On mend from mugging
Kin of grandma punched down church steps see improvement
A 68-year-old Queens woman who was viciously punched down the steps of a church by a crook Sunday was so badly injured that she didn’t recognize her loved ones for days, family told the Daily News.
Mugging victim Irene Tahliambouris remains in the ICU with a fractured skull and black eye but is showing signs of improvement.
“She’s still recovering. Yesterday she started recognizing us,” Daniel Coffaro Hill, 19, whose brother and Tahliambouris’ niece share a child, said Thursday. “She was brushing her hair today, really slow, but she’s in her right mind. She knows who we are now.”
The culprit walked behind Tahliambouris as she headed up the steps to St. Demetrios Greek Orthodox Church in Briarwood around 8:20 a.m., cops said.
Video viewed by The News shows the man creeping up behind the grandmother and quickly climbing the steps next to her.

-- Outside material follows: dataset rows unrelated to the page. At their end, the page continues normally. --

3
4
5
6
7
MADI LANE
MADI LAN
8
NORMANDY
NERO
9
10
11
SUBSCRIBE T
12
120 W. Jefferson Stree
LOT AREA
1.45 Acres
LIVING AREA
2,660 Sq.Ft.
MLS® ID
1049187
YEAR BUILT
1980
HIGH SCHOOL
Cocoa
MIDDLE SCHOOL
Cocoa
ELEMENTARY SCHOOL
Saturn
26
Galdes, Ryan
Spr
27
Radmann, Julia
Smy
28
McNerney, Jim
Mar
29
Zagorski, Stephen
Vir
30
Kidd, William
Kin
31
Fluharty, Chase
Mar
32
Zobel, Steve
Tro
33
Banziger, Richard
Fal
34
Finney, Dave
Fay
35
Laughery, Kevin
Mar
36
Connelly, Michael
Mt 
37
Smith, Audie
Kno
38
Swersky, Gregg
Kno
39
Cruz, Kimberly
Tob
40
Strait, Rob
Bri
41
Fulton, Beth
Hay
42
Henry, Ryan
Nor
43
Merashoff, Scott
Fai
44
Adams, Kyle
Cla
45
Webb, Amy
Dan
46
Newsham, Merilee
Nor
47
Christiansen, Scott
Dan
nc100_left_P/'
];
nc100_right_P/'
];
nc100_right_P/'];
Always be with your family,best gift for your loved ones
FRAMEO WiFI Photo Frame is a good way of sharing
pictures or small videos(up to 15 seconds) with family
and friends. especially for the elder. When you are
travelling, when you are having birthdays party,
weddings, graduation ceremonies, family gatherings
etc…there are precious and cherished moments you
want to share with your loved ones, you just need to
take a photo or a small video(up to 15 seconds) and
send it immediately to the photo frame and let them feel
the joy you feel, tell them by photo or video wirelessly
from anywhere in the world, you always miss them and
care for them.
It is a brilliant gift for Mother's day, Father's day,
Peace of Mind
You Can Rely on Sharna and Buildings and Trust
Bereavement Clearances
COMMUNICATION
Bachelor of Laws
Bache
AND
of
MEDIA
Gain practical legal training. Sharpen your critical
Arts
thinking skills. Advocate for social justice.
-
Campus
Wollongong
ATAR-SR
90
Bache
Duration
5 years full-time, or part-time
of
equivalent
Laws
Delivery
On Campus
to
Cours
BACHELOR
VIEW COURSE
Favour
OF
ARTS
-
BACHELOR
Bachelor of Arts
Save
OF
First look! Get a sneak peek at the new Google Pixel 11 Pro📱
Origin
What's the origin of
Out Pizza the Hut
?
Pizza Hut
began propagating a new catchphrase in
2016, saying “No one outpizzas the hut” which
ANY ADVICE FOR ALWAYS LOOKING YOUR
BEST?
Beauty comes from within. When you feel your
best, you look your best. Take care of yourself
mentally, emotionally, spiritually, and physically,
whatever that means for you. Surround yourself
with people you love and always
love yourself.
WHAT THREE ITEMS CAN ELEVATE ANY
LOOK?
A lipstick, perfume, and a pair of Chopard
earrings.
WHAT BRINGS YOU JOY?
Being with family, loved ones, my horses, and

He then got in front of the Tahliambouris and punched her in the face, sending her tumbling back down the stairs on 152nd St. near 84th Drive.
“The fact that he just punched her like that, he did not even demand the keys or anything and just pushed her down the stairs so violently — it’s disgusting,” said Hill, who works as the communications director for the Cityline Ozone Park Civilian Patrol.
The robber snatched the grandmother’s purse, which contained $300 and her cell phone, credit cards and car keys before driving off in her 2006 Nissan Altima. He has not been caught. Hill said the car was recovered just over 3 miles away.
“Everyone is shocked that this happened here, on the church steps,” Father Konstantinos Kalogridis, head priest of the church, said Monday.
“Nobody should have to walk in fear ever … [especially] going to church or any place of worship,” said Hill.
Kalogridis said after the incident he spoke with NYPD Police Commissioner Edward Caban, who promised police would be stationed outside the church every Sunday in light of the attack.
“She is a loving 68-year-old grandmother that would always do anything she could to help anyone at all times. Always happy and in good spirits,” the victim’s son, Freddy, wrote in an online fundraiser.
“We can only imagine the pain that she experiencing bieng [sic] knocked off the stairs of the church hitting the back of her head on the concrete while this viscous [sic] person with no consideration to life attacks her and taking all her belongings and car,” he added.
Family members hope the sick attacker is caught and punished.
“We just hope he’s caught, and we hope that the DA prosecutes him to the fullest extent of the law. We want him to stay in jail. They need a clear message that this will not be tolerated,” said Hill.